Work task -> Retype the records below exactly. Leave nothing out.

Input data ->

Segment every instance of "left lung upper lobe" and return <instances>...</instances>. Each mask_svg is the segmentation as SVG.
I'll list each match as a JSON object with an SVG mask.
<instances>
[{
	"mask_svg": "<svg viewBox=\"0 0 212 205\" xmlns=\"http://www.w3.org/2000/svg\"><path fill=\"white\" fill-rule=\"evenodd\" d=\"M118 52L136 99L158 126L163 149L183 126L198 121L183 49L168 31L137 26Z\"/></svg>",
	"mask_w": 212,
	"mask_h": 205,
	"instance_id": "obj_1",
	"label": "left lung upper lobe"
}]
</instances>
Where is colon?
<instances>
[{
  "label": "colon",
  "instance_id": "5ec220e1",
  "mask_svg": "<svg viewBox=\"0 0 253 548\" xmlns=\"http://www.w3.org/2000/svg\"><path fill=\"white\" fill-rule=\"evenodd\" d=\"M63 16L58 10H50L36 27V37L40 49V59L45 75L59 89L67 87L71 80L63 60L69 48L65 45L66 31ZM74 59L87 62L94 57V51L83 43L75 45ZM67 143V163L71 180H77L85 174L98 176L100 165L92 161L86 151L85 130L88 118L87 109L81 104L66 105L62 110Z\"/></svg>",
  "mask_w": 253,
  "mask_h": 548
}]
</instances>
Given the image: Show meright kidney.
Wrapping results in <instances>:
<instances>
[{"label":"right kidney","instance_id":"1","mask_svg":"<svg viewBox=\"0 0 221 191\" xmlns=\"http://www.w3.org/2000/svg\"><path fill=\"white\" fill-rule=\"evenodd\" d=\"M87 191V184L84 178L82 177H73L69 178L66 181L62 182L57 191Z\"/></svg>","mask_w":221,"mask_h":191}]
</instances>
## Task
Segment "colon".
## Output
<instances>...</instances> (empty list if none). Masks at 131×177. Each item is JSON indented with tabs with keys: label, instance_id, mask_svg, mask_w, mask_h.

Response ->
Segment every instance of "left lung upper lobe" and return <instances>...</instances>. Each mask_svg is the segmentation as SVG.
I'll list each match as a JSON object with an SVG mask.
<instances>
[{
	"mask_svg": "<svg viewBox=\"0 0 212 205\" xmlns=\"http://www.w3.org/2000/svg\"><path fill=\"white\" fill-rule=\"evenodd\" d=\"M118 52L136 99L158 126L163 149L183 126L198 121L183 49L168 31L137 26Z\"/></svg>",
	"mask_w": 212,
	"mask_h": 205,
	"instance_id": "obj_1",
	"label": "left lung upper lobe"
}]
</instances>
Where is colon?
<instances>
[{
  "label": "colon",
  "instance_id": "5ec220e1",
  "mask_svg": "<svg viewBox=\"0 0 253 548\" xmlns=\"http://www.w3.org/2000/svg\"><path fill=\"white\" fill-rule=\"evenodd\" d=\"M63 16L58 10H50L36 27V37L40 49V59L45 75L59 89L67 87L71 80L63 60L69 48L65 45L66 31ZM74 59L87 62L94 57V51L83 43L75 45ZM67 143V163L71 180H77L85 174L98 176L100 165L92 161L86 151L85 130L88 118L87 109L81 104L66 105L62 110Z\"/></svg>",
  "mask_w": 253,
  "mask_h": 548
}]
</instances>
Given the image: Show meright kidney.
Wrapping results in <instances>:
<instances>
[{"label":"right kidney","instance_id":"1","mask_svg":"<svg viewBox=\"0 0 221 191\" xmlns=\"http://www.w3.org/2000/svg\"><path fill=\"white\" fill-rule=\"evenodd\" d=\"M87 191V184L84 178L82 177H73L69 178L66 181L62 182L57 191Z\"/></svg>","mask_w":221,"mask_h":191}]
</instances>
## Task
Segment "colon".
## Output
<instances>...</instances> (empty list if none). Masks at 131×177. Each item is JSON indented with tabs with keys: label, instance_id, mask_svg, mask_w, mask_h.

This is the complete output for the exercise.